16 dezembro, 2022

A TELHA


Nem o título deste quadro, nem o artista são agora para aqui chamados. Ou ainda se é bom, mau, se gosto ou não gosto. Apenas me interessa o olhar da criança que fui encontrar a olhar para ele, bem mais atento e demorado do que o dos adultos que por ele passavam. Se gostei de ver a criança a olhar para o quadro? Gostei, ainda que sem fazer a mais pequena ideia do que estaria acontecer na sua cabeça. Mas alguma coisa estaria, havendo certamente uma criança antes e outra depois de o ver. Mas terá a criança idade para ver este quadro? Ou, dito de outra maneira: será por este tipo de quadro que deve começar a sua relação com a pintura? Há uma razão para perguntar. Quis parecer-me pelos pais da criança, que andavam por ali perdidos como um urso polar na Guiné Equatorial, que aquela criança não estará habituada a ver obras de arte, e que apenas foi ali parar porque o TripAdvisor quis que os pais da criança fossem ali parar, rodeados de quadros como este. Daí a minha pergunta, noutra versão: supondo ser a sua primeira vez num museu, terá sido melhor começar por este ou por um Prado, uma National Gallery, um Louvre ou um Uffizi? Imagino um psicólogo, com sincero entusiasmo, a dizer que sim, por este. Que, não sendo figurativo, será mesmo o ideal para dar asas à mente da criança, estimular a sua imaginação e criatividade, podendo mesmo ser o primeiro tijolo de um futuro artístico. Que o seja, quero lá saber, e a Psicologia também pouco me interessa, tanto como aquelas revistas que vêm, ou vinham, com os jornais de domingo. Pode parecer idiotice perguntar se tem a criança idade para este quadro. Vindo de quem vem não seria de de espantar mas, mesmo assim, creio que vale a pena indagar. 

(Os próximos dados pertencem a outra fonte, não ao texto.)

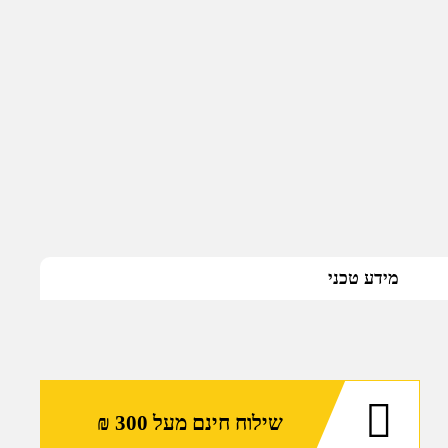
מידע טכני
שילוח חינם מעל 300 ₪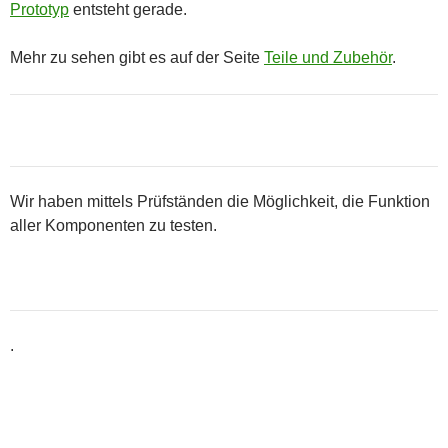
Prototyp
entsteht gerade.
Mehr zu sehen gibt es auf der Seite
Teile und Zubehör
.
Wir haben mittels Prüfständen die Möglichkeit, die Funktion
aller Komponenten zu testen.
.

Sim, o quadro não tem sexo, violência, ou um velho pistoleiro com um chocantíssimo cigarro no canto da boca. Claro que nenhuma criança irá ficar traumatizada ou ter pesadelos por causa dele, que olhe pois à vontade, e o tempo que quiser. Mas será por este tipo de quadro que deverá começar? Na literatura, deve começar por lengalengas, os contos de Andersen, de Beatrix Potter, de Perrault, ou começar pelo Ulisses e Mrs Dalloway? No cinema, pelo Bambi, de novo Beatrix Potter, Charlot, ou começar por Godard e Bergman? Na música, por cantigas de embalar ou por John Cage e Cecil Taylor? É muita pergunta, mas respondo apenas lembrando o interesse ou mesmo paixão dos grandes pintores modernos pela pintura clássica, o modo como, de lápis na mão, copiaram, por vezes obsessivamente, pintura medieval, renascentista ou barroca. Ou mesmo pré-histórica ou de culturas ditas primitivas. O seu primeiro tijolo. Depois foi cada um à sua vida para construir o seu edifício, com grande benefício para a história da arte e do nosso prazer. Que Godard tenha dito que os filmes têm um princípio e um fim mas não necessariamente por esta ordem, é lá com ele, nada contra, podendo no seu caso até fazer sentido. Mas não é assim com tudo. Por exemplo, na natureza, onde primeiro há uma semente, depois a flor e finalmente a romã. E ao contrário dos grandes pintores modernistas que não se esqueceram dos antigos, nós tendemos muitas vezes a esquecer a ordem e os ritmos da natureza. Espero que o primeiro tijolo desta criança, neste caso, uma telha, não lhe tenha acertado na cabeça.